Every language with a GC has this problem. If you want a library to be used in both Java and Python you don't write it in either Java nor Python, you write it in C++ or another language without a GC and import that to Java and Python. Trying to import a Java library in Python or vice versa is horrible, since GC's are very hard to work with from outside the language ecosystem.


I don't know about Java, but it's trivial to import a .NET library in Python with a high-level mapping that takes care of everything GC-related automatically:

http://pythonnet.github.io/

I don't see any reason why something like this cannot exist for Java, if it doesn't already.


But this is exactly the point, it is possible, but once you import such library into Python, you are running both Python runtime and .NET runtime, both having their own GC implementations and many other processes.


But every language needs to get a foothold within its hype period. In a few years the hype for Rust will die down, at that point you wont get new blood unless they are forced to learn it so it will be hard to grow.

Programmers are forced to learn C++ since many jobs require it. Students were forced to learn Python since teachers choose it as a language at universities. You need some reason like this for a language to thrive after its hype cycle is over, and currently there are no such reasons forcing programmers to learn Rust and it doesn't look like there will be any within a few years either.

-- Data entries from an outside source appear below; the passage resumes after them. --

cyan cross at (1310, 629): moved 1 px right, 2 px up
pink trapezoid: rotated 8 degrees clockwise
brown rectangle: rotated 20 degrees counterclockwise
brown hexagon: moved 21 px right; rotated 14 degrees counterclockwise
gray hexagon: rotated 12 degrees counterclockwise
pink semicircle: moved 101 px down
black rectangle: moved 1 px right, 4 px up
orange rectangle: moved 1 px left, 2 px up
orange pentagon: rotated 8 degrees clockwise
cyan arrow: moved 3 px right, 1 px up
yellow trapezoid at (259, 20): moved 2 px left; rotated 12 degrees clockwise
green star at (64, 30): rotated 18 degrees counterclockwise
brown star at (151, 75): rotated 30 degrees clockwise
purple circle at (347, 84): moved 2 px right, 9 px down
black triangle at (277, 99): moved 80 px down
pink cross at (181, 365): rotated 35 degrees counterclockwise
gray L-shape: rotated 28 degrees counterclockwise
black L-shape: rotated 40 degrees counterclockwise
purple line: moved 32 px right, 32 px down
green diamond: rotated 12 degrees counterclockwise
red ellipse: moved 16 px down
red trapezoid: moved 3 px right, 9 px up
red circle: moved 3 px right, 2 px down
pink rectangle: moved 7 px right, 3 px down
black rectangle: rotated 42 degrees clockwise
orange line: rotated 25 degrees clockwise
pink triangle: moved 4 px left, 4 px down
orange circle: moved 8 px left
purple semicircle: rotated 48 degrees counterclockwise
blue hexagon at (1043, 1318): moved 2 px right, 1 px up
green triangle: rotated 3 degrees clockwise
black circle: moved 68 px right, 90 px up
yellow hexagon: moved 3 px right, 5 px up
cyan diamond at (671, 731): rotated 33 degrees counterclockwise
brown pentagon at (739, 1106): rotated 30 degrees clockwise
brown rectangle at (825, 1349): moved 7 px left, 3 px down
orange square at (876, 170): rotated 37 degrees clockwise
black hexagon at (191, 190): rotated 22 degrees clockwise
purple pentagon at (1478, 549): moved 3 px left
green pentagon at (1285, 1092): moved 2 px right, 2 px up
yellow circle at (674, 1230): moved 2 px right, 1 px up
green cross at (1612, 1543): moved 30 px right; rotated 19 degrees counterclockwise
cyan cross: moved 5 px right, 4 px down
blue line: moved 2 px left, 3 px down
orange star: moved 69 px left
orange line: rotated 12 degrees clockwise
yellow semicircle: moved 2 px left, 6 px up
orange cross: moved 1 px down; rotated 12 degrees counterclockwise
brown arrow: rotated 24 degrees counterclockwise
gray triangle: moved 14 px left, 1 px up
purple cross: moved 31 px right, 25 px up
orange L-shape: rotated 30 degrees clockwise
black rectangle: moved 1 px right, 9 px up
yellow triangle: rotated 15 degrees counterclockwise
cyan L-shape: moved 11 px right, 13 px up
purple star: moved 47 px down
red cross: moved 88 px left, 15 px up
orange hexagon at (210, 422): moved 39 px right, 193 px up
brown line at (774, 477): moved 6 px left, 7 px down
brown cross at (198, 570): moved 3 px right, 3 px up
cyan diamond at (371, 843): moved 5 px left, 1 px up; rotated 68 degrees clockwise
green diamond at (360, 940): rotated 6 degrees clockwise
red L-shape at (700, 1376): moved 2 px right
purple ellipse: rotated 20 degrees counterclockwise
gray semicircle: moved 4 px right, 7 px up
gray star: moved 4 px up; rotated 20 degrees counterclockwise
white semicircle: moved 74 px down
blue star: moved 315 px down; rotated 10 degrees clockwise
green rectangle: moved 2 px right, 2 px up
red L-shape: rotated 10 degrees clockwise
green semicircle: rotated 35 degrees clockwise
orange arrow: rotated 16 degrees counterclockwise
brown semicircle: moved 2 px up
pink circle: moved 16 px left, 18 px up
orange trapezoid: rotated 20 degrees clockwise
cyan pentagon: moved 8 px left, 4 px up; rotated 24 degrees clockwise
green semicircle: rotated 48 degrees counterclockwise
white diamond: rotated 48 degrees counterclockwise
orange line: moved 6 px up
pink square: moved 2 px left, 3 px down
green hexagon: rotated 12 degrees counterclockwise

Except I didn't say "most languages are peaked at 10 years"; I said virtually all languages reached or neared the ballpark of their peak at age 10, from the most to the least successful ones, and those include C, C++, and D. I think Python might be the only counterexample. So it's always possible that some other language would be another exception, but there's nothing today to indicate that Rust is gearing to be such an exception or that it is substantially different from all the languages in all domains that have exhibited that behaviour.

I do agree that it's more likely that Rust is an exception than, say, Scala or perhaps even Go, but the same would be true for, say, Carbon. I.e. while the likelihood is higher, there's nothing at the moment that would indicate that's what's happening.

Obviously Rust has garnered more enthusiasm among PL fans than D ever did, and its peak would probably be higher, but technical enthusiasm and hype is very weakly correlated with long-term success in the world of programming languages. Most charitably you could say it's a necessary condition, but it is very clearly not a sufficient one.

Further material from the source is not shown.